BRIEF => Write the listing below out again word for word, without a single picture.

PROVIDED DATA =>
══════
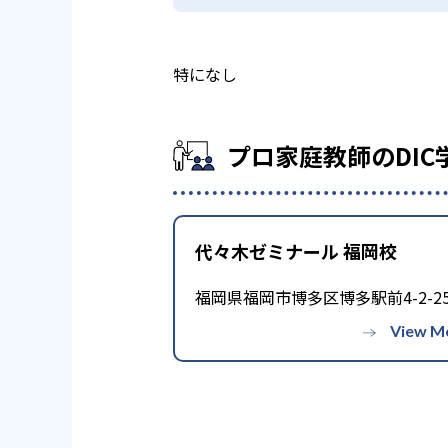
特になし
プロ家庭教師のDI
代々木ゼミナール 福岡校
福岡県福岡市博多区博多駅前4-2-2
══════
OUTPUT =>
特になし
プロ家庭教師のDI
代々木ゼミナール 福岡校
福岡県福岡市博多区博多駅前4-2-2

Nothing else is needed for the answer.